Faire avec les moyens du bord
Alors que nous mettons sur pied un portefeuille composé d’obligations de premier ordre dans une conjoncture où le rendement des obligations du gouvernement du Canada sur cinq ans est à peine supérieur à 40 points de base et les rendements d’obligations de sociétés américaines BBB se situent à tout juste un peu plus de 2 % (bien que les rendements aient grimpé à environ 5,5 % vers la fin de mars 2020), il est évident que la situation n’est pas particulièrement propice. Notre objectif vise présentement à obtenir un rendement ajusté selon le risque optimal, sans avoir à faire de compromis sur le plan de la durée, dans le but d’éviter les répercussions potentielles d’une hausse de l’inflation ou des taux sur la préservation du capital. Tout ceci a lieu au sein des limites du cadre de placement, dont une pondération de 75 % dans les titres de premier ordre afin de répondre aux besoins de ceux souhaitant se prévaloir d’une option assortie du risque le plus faible qui soit. À partir de ces ingrédients plutôt amers au goût, notre objectif consiste à réaliser un plat digeste et nourrissant.   

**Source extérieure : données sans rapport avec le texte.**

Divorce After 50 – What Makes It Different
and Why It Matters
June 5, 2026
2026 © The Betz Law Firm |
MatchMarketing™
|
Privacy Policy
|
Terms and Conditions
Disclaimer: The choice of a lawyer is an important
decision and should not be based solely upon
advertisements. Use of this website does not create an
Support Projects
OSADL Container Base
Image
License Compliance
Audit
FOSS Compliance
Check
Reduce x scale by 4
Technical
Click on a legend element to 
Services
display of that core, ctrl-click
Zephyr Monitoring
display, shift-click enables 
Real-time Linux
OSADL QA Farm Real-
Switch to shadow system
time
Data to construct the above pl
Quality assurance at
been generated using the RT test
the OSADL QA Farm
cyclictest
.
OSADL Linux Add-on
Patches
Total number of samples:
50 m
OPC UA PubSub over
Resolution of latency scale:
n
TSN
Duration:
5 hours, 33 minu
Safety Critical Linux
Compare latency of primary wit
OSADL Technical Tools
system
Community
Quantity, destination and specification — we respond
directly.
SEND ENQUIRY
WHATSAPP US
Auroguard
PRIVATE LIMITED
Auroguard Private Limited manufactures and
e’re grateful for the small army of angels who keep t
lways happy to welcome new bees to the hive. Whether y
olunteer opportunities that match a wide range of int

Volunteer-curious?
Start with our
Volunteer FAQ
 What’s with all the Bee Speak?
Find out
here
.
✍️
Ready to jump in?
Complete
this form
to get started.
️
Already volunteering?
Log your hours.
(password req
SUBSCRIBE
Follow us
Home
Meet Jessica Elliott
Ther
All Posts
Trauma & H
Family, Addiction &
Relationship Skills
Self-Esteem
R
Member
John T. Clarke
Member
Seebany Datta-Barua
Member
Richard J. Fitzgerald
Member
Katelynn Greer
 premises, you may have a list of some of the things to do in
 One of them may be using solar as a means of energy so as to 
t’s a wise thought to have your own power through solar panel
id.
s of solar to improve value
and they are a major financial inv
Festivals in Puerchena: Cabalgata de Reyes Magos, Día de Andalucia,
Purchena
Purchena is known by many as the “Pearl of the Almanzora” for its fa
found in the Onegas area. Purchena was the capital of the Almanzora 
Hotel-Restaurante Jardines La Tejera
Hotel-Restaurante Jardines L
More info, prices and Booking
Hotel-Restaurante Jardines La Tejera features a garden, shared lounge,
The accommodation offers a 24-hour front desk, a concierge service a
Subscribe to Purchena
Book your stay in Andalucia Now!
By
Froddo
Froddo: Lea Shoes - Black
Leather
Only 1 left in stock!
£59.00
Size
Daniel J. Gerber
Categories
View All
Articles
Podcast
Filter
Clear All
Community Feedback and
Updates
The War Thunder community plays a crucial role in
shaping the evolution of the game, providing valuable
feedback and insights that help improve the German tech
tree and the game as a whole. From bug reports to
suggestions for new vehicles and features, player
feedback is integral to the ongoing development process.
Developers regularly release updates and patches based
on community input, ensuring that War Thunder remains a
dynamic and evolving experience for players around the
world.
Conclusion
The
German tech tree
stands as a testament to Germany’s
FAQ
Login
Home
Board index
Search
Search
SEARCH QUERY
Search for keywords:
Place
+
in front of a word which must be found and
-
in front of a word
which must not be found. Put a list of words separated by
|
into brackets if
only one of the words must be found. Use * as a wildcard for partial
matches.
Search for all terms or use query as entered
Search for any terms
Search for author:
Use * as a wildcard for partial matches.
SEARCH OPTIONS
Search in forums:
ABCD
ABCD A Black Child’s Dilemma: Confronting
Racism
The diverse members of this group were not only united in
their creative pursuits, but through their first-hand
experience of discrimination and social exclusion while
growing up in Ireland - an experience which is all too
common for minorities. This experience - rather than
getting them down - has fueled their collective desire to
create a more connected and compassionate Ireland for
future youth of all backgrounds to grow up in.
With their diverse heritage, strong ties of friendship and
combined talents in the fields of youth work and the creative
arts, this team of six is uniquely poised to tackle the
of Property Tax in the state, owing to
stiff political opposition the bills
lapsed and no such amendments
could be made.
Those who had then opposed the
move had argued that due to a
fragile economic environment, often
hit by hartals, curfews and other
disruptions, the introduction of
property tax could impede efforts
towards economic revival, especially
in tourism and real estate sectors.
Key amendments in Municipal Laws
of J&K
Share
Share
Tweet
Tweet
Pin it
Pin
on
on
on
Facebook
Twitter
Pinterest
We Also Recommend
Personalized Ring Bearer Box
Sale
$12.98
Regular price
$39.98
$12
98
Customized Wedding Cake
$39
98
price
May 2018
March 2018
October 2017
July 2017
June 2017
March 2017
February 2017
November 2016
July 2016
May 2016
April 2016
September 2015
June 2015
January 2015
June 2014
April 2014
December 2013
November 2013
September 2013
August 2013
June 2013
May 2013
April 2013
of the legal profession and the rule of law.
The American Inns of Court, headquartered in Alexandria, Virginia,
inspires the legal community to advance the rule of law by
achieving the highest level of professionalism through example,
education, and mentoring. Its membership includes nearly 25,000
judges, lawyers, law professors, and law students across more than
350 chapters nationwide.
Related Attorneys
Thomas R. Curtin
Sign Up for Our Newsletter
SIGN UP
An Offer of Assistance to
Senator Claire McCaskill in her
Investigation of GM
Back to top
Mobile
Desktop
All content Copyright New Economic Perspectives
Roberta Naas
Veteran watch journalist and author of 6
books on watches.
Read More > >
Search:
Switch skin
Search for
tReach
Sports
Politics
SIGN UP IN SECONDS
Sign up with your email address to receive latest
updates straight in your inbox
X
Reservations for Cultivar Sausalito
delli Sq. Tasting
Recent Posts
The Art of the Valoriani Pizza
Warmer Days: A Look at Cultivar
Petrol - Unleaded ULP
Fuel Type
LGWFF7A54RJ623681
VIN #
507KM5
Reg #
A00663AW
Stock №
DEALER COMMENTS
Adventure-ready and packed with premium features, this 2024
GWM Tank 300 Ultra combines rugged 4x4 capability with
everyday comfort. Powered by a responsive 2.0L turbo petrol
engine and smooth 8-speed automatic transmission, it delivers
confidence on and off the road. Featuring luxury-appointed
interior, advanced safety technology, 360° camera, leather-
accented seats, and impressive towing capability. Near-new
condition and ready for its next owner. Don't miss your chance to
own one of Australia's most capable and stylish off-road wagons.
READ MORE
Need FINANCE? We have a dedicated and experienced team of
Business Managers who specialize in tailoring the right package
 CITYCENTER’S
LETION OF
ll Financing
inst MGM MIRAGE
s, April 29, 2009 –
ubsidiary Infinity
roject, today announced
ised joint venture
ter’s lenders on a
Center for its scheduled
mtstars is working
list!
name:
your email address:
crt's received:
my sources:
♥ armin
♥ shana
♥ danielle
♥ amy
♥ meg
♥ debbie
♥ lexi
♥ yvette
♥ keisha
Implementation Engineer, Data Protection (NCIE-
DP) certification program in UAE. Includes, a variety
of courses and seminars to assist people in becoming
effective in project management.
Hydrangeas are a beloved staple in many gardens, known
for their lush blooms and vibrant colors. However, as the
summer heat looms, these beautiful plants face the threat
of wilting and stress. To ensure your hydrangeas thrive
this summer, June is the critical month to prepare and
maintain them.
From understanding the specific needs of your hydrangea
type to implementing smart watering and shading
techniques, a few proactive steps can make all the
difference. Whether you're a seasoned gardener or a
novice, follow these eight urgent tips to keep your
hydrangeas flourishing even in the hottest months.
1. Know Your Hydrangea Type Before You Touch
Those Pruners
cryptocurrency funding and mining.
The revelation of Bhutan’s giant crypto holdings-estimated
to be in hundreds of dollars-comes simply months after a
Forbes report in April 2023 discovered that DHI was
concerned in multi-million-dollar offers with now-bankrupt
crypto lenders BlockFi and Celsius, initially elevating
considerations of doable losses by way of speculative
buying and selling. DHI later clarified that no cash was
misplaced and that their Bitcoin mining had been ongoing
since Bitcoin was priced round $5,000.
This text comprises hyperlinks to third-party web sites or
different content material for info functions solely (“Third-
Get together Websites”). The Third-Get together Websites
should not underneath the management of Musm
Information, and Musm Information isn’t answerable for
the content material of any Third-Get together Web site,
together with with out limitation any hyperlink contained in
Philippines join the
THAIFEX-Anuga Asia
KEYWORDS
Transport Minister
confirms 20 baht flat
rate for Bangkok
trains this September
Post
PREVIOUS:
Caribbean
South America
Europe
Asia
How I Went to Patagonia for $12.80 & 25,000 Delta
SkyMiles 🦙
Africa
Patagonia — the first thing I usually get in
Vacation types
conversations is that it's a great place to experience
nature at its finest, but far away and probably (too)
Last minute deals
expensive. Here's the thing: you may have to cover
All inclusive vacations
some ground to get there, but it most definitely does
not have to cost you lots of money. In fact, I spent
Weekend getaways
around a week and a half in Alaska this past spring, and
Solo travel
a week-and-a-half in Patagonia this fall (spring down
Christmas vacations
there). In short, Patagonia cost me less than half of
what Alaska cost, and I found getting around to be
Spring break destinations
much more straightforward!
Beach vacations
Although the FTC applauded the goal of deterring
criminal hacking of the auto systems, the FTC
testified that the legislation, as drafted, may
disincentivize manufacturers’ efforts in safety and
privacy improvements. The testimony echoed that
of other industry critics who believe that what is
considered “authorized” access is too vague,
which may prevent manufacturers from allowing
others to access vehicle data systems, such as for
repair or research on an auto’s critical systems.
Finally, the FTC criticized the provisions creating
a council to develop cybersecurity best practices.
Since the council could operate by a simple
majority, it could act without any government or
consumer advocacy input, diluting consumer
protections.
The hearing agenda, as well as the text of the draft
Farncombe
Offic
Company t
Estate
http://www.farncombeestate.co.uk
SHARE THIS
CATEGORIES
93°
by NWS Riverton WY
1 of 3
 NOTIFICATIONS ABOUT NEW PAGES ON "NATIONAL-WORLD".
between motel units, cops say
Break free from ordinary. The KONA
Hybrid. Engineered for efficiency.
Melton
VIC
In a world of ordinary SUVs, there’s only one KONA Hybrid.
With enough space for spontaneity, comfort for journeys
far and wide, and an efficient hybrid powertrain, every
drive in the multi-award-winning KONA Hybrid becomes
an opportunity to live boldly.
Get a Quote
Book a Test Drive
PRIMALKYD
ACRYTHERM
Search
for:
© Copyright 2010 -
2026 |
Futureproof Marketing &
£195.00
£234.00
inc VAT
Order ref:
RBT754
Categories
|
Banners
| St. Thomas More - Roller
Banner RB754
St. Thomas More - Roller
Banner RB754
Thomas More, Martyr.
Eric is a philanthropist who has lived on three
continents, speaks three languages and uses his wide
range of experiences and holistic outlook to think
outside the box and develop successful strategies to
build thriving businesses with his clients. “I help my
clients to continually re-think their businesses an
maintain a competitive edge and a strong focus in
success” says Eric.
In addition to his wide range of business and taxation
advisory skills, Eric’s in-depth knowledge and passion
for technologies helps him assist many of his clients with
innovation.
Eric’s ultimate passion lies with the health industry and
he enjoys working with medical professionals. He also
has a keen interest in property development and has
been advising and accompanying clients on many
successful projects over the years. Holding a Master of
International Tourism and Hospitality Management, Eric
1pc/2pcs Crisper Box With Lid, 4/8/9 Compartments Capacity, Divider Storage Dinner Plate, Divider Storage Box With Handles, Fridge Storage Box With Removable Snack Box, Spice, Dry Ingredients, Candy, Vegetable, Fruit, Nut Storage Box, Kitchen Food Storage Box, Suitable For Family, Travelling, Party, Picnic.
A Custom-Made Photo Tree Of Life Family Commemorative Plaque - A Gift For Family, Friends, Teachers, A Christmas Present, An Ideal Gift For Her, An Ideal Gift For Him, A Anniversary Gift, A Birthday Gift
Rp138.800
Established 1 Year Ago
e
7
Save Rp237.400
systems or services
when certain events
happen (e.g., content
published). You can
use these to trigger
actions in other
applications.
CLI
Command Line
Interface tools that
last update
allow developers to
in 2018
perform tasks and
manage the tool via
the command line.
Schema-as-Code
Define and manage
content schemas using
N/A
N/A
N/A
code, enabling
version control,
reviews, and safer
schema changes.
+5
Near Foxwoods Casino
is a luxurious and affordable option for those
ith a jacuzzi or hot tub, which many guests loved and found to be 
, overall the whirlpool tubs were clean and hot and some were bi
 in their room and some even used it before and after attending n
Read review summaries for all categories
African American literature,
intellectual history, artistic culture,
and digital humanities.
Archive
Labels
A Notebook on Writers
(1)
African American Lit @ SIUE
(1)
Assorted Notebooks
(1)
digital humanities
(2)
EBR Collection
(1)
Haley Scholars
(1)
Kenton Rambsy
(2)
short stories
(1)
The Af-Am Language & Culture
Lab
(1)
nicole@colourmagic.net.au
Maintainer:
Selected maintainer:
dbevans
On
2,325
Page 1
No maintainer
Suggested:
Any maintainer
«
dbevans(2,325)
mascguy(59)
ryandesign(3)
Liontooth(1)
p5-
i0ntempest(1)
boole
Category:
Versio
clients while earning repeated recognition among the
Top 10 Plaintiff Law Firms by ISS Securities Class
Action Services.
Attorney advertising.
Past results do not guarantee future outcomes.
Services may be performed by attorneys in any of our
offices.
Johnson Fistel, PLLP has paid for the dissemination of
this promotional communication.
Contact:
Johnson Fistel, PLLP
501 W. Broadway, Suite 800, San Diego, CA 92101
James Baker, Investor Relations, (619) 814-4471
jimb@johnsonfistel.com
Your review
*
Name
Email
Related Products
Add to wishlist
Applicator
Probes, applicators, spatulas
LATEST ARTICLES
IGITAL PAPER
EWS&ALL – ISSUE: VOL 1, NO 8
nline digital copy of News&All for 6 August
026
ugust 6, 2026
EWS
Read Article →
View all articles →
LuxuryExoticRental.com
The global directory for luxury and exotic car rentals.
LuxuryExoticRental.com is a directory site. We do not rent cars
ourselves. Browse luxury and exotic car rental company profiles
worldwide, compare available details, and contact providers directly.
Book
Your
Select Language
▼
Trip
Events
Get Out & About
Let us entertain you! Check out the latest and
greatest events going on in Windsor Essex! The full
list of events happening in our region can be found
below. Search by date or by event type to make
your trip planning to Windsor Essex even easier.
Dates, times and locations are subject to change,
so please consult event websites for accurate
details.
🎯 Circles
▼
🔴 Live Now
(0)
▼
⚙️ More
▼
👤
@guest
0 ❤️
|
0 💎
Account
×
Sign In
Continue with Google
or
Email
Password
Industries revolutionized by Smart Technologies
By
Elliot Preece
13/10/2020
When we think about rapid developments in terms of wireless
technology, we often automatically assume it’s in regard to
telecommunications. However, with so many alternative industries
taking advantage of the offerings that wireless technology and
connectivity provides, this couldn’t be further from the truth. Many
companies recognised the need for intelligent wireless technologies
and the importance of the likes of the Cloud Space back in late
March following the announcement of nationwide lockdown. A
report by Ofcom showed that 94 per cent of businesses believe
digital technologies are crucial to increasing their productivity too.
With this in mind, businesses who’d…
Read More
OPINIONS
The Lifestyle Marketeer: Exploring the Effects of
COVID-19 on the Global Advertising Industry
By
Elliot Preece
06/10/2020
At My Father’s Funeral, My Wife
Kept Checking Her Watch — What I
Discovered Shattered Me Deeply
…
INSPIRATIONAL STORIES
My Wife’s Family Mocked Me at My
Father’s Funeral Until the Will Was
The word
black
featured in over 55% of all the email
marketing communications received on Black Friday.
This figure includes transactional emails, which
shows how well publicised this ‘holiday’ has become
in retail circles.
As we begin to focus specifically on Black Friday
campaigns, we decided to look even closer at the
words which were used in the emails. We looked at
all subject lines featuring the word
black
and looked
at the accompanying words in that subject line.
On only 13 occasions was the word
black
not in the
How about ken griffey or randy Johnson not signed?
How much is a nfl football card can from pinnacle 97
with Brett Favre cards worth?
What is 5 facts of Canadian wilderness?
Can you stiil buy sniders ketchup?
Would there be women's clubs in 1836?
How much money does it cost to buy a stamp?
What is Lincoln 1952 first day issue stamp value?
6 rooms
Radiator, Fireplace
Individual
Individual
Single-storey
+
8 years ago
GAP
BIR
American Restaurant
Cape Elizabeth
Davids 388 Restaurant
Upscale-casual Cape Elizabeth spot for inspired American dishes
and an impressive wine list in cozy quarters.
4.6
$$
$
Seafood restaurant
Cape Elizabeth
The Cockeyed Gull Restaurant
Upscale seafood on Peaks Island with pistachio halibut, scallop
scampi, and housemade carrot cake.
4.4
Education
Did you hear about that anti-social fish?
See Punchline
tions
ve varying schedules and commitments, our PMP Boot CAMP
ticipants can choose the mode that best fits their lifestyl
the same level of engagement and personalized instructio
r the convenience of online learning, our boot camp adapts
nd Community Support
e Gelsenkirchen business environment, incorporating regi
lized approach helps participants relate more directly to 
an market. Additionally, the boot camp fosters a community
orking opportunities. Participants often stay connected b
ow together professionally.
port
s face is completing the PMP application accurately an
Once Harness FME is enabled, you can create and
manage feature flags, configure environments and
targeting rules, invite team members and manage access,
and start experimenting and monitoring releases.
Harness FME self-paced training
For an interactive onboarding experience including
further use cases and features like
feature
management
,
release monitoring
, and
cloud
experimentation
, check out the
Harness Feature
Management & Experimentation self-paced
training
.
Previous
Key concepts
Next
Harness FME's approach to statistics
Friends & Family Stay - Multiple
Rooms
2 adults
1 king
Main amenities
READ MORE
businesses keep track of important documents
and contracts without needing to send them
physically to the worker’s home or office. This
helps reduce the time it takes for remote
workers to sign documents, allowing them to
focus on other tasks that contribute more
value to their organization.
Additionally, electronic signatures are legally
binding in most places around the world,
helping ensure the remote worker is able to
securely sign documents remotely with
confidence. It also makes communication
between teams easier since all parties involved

Facteurs influençant le positionnement du Fonds
Le positionnement du Fonds univers obligataire Pender dépend du mouvement des écarts de crédit et de la prime de terme, en plus des modifications apportées à certains avoirs particuliers en réponse aux changements sur le plan de la solvabilité des entreprises sous-jacentes. Dans nos activités de positionnement, notre thème central demeure axé sur une durée relativement plus courte. Il est fort possible que les taux d’intérêt demeurent au ras du sol pendant encore quelque temps, étant donné que c’est là l’intention communiquée par les banques centrales nord-américaines. Toutefois, notre processus décisionnel quant à la durée repose sur une combinaison de facteurs, lesquels se révèlent par ailleurs peu concluants lorsqu’ils sont examinés de façon individuelle. On parle ici des données fondamentales, des attentes sur le plan de l’inflation, des indicateurs techniques ainsi que de la masse monétaire et de la vitesse de circulation de la monnaie.

La prime de terme procure une justification fondamentale pour conserver une durée courte à l’heure actuelle. La prime de terme des titres américains sur 10 ans a évolué en territoire positif pendant la majorité de la période allant du début des années 1960 à ce jour, ne s’aventurant en territoire négatif que pendant quelques semaines dans les années 1960 et puis de nouveau en 2016 seulement (avec quelques brefs épisodes sous 0 en 2017 et 2018). La prime de terme, cependant, est demeurée fermement négative depuis 2019 à ce jour. Tout au long des années 1980, bon nombre d’investisseurs ont profité, grâce à un rendement économique supplémentaire, de leurs placements dans des titres assortis d’une échéance plus longue avec une prime de terme atteignant entre 4 et 5 % au cours de la période. Nous vivons quelque chose de complètement différent depuis 2019. Avec une prime de terme négative, le rendement excédentaire ne motive présentement personne à courir le risque de subir une chute plus marquée du prix des obligations à plus long terme, ce qui est inhérent avec de tels titres en échange d’une augmentation donnée du revenu. Les données fondamentales actuelles, par conséquent, justifient des avoirs de plus courte durée.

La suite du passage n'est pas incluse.